**Task directions:**
Only the lines below from the one containing "métalliques grâce à" through the one containing "Auch finde ich es nicht gut dass sich" belong in the answer, set down exactly, with the pictures left out.
── Records supplied ──
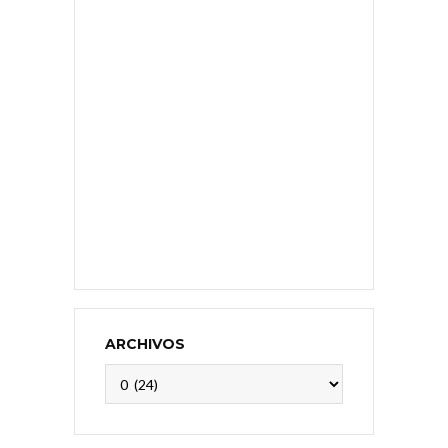
ARCHIVOS
Archivos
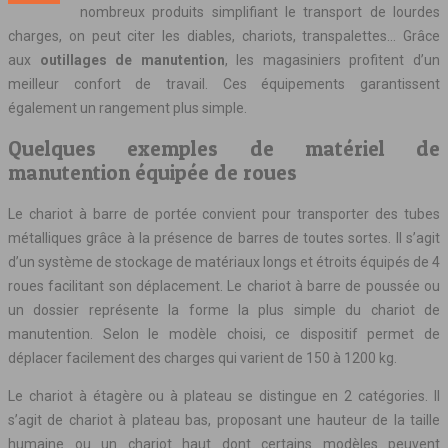
nombreux produits simplifiant le transport de lourdes
charges, on peut citer les diables, chariots, transpalettes… Grâce
aux
outillages de manutention
, les magasiniers profitent d’un
meilleur confort de travail.
Ces équipements garantissent
également un rangement plus simple.
Quelques exemples de matériel de
manutention équipée de roues
Le chariot à barre de portée convient pour transporter des tubes
métalliques grâce à la présence de barres de toutes sortes. Il s’agit
d’un système de stockage de matériaux longs et étroits équipés de 4
roues facilitant son déplacement. Le chariot à barre de poussée ou
un dossier représente la forme la plus simple du chariot de
manutention. Selon le modèle choisi, ce dispositif permet de
déplacer facilement des charges qui varient de 150 à 1200 kg.
Le chariot à étagère ou à plateau se distingue en 2 catégories. Il
s’agit de chariot à plateau bas, proposant une hauteur de la taille
humaine ou un chariot haut dont certains modèles peuvent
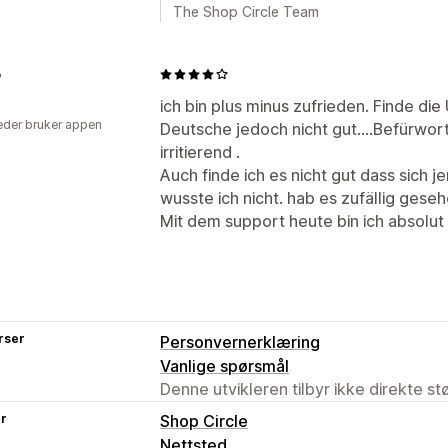
The Shop Circle Team
o
ich bin plus minus zufrieden. Finde di
der bruker appen
Deutsche jedoch nicht gut....Befürwort
irritierend .
Auch finde ich es nicht gut dass sich
wusste ich nicht. hab es zufällig geseh
Mit dem support heute bin ich absolut 
rser
Personvernerklæring
Vanlige spørsmål
Denne utvikleren tilbyr ikke direkte s
er
Shop Circle
Nettsted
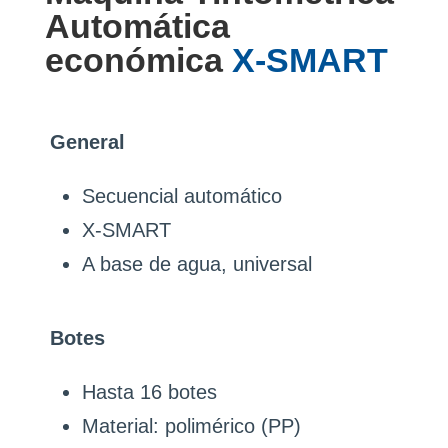
Automática
económica
X-SMART
General
Secuencial automático
X-SMART
A base de agua, universal
Botes
Hasta 16 botes
Material: polimérico (PP)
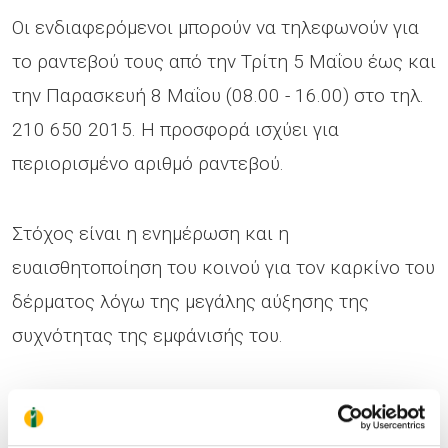
Οι ενδιαφερόμενοι μπορούν να τηλεφωνούν για
το ραντεβού τους από την Τρίτη 5 Μαΐου έως και
την Παρασκευή 8 Μαΐου (08.00 - 16.00) στο τηλ.
210 650 2015. Η προσφορά ισχύει για
περιορισμένο αριθμό ραντεβού.
Στόχος είναι η ενημέρωση και η
ευαισθητοποίηση του κοινού για τον καρκίνο του
δέρματος λόγω της μεγάλης αύξησης της
συχνότητας της εμφάνισής του.
Για περισσότερες δημοσιογραφικές
πληροφορίες: Χρύσα Θεοδώρου, Τμήμα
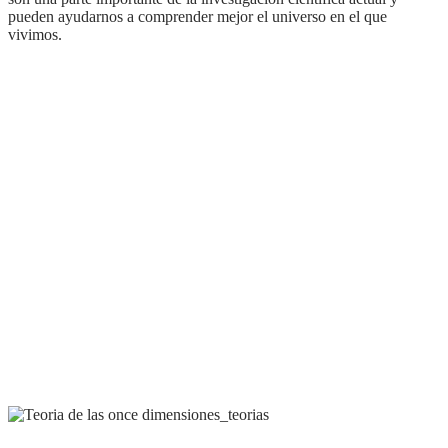
pueden ayudarnos a comprender mejor el universo en el que
vivimos.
───
**Solution below:**
métalliques grâce à la présence de barres de toutes sortes. Il s’agit
d’un système de stockage de matériaux longs et étroits équipés de 4
roues facilitant son déplacement. Le chariot à barre de poussée ou
un dossier représente la forme la plus simple du chariot de
manutention. Selon le modèle choisi, ce dispositif permet de
déplacer facilement des charges qui varient de 150 à 1200 kg.
Le chariot à étagère ou à plateau se distingue en 2 catégories. Il
s’agit de chariot à plateau bas, proposant une hauteur de la taille
humaine ou un chariot haut dont certains modèles peuvent
The Shop Circle Team
o
ich bin plus minus zufrieden. Finde di
der bruker appen
Deutsche jedoch nicht gut....Befürwort
irritierend .
Auch finde ich es nicht gut dass sich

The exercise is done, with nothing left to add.